The trade-family library, briefly assembled
There is a shelf in the Cordis House office that Ron Smith has kept since before there was a house to keep it in. It holds the books he reached for when his nephews were small, and the ones he wished had been on it then. It is not a long shelf. We do not believe a reading list needs to be long to be of use. It needs to be honest about who it is for, and this one is for the kid who can name the sound of a particular truck pulling into the driveway.
We assembled this list the way the office assembles most things: slowly, and by reading the books out loud to see whether they hold. The test is simple. Does the book treat a working family as a family, with an inner life, rather than as a setting or a lesson? A surprising number of otherwise fine picture books fail that test.

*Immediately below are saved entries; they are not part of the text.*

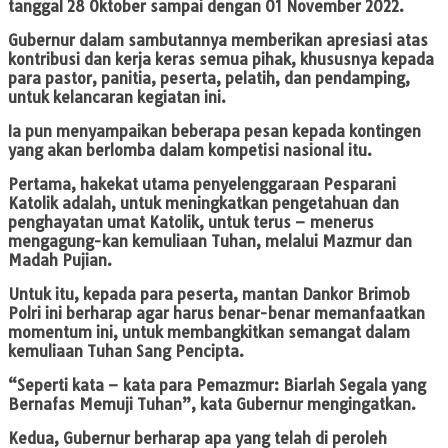
tanggal 28 Oktober sampai dengan 01 November 2022.
Gubernur dalam sambutannya memberikan apresiasi atas
kontribusi dan kerja keras semua pihak, khususnya kepada
para pastor, panitia, peserta, pelatih, dan pendamping,
untuk kelancaran kegiatan ini.
Ia pun menyampaikan beberapa pesan kepada kontingen
yang akan berlomba dalam kompetisi nasional itu.
Pertama, hakekat utama penyelenggaraan Pesparani
Katolik adalah, untuk meningkatkan pengetahuan dan
penghayatan umat Katolik, untuk terus – menerus
mengagung-kan kemuliaan Tuhan, melalui Mazmur dan
Madah Pujian.
Untuk itu, kepada para peserta, mantan Dankor Brimob
Polri ini berharap agar harus benar-benar memanfaatkan
momentum ini, untuk membangkitkan semangat dalam
kemuliaan Tuhan Sang Pencipta.
“Seperti kata – kata para Pemazmur: Biarlah Segala yang
Bernafas Memuji Tuhan”, kata Gubernur mengingatkan.
Kedua, Gubernur berharap apa yang telah di peroleh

The ones below pass it, and they have earned their place on the shelf.
A book belongs on the trade-family shelf when it treats the family as a family, and not as a backdrop for someone else's lesson.
A Different Pond — Bao Phi, illustrated by Thi Bui. A father and son fish before dawn so the family can eat, and the book never once apologizes for that fact or dresses it up. The work is the work, the love is plain, and the early-morning quiet is rendered with more care than most books give to anything. It sits on the shelf because it trusts the child to understand why a father is tired.
Last Stop on Market Street — Matt de la Peña, illustrated by Christian Robinson. A grandmother teaches a boy to see the worth in a bus route and a neighborhood that the world has decided to overlook. It belongs here because it is, underneath the warmth, a book about what a working family chooses to value and pass down.
The Night Gardener — the Fan Brothers. A quieter pick, and not obviously a trade book, until you notice it is about a person who works through the night, with his hands, to leave something beautiful behind for people he will never meet. That is most of what we mean by the trades, told sideways.